Coast Guard officials at Sault Ste. Marie had been contacted and informed that the Fitz was taking on water, but otherwise, they heard nothing. Soon after, a blizzard had obscured the Fitz on the Andersons radar. The captain of the Fitz assured the Anderson that they were holding their own, but the Anderson didn’t hear anything else from the Fitzgerald.

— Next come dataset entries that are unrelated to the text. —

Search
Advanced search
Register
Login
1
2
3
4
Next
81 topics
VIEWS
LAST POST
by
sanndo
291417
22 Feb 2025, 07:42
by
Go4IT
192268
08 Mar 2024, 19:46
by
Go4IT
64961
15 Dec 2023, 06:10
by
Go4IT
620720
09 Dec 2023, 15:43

In 1957, Great Lakes Engineering Works of Escourse, Michigan, was hired to build this freighter by Northwestern Mutual Insurance Company, who invested in iron and material industries. It was decided that the ship would be named after Northwestern Mutual’s owner, Edmund Fitzgerald. After the great freighter was finished, it was the biggest ship on the Great Lakes, being 729 feet long, sat 39 feet high, had a width of 75 feet, and weighed over 13,000 tons without any cargo. The Edmund Fitzgerald was christened on June 8, 1958, and set out for her first voyage on September 24, the same year. Year after year, the Fitz became famous, gaining nicknames such as “The Queen of the Great Lakes,”, “The Toledo Express,” and unfortunately and ironically, “The Titanic of the Great Lakes.” Crowds would watch her as she moved through Sault Ste. Marie in the Upper Peninsula. The ‘Soo’ locks connect Lake Huron to Lake Superior and allowed the Fitz to pass onto ports at the lower Great Lakes. Everything was going great, until that tragic night.

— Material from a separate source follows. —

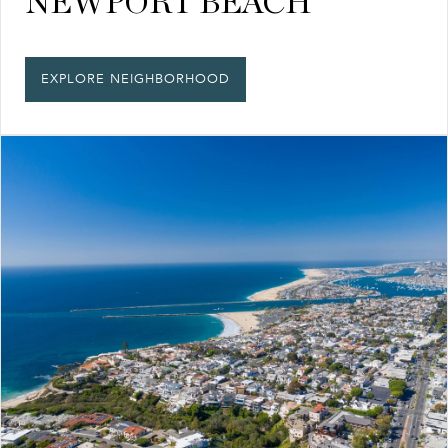
NEWPORT BEACH
EXPLORE NEIGHBORHOOD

Not even a year after the sinking, the US Coast Guard and Navy planes and cutters located the wreckage of the Fitz, 525 feet below the lake’s surface. Very few people have been able to see the wreck, which sits on the bottom in two pieces.

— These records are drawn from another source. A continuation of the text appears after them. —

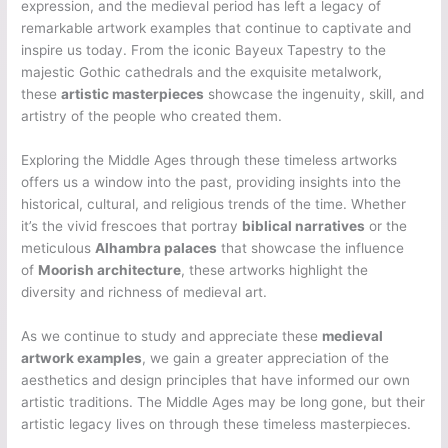
expression, and the medieval period has left a legacy of
remarkable artwork examples that continue to captivate and
inspire us today. From the iconic Bayeux Tapestry to the
majestic Gothic cathedrals and the exquisite metalwork,
these
artistic masterpieces
showcase the ingenuity, skill, and
artistry of the people who created them.
Exploring the Middle Ages through these timeless artworks
offers us a window into the past, providing insights into the
historical, cultural, and religious trends of the time. Whether
it’s the vivid frescoes that portray
biblical narratives
or the
meticulous
Alhambra palaces
that showcase the influence
of
Moorish architecture
, these artworks highlight the
diversity and richness of medieval art.
As we continue to study and appreciate these
medieval
artwork examples
, we gain a greater appreciation of the
aesthetics and design principles that have informed our own
artistic traditions. The Middle Ages may be long gone, but their
artistic legacy lives on through these timeless masterpieces.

In 1995, a group consisting of the Canadian Navy, the National Geographic Society, Sony, and the Sault Ste. Marie Tribe of Chippewa Indians recovered the ships bell. This act was on behalf of the families who lost someone there. But, the Canadian government closed access to the wreckage. Ever since, the annual Edmund Fitzgerald memorial anniversary takes place on its sinking day, at the Great Lakes Shipwreck Museum at Whitefish Point. The restored bell rings 29 times for each crew member who died and the last time for the around 30,000 mariners who perished on the waves of the Lakes.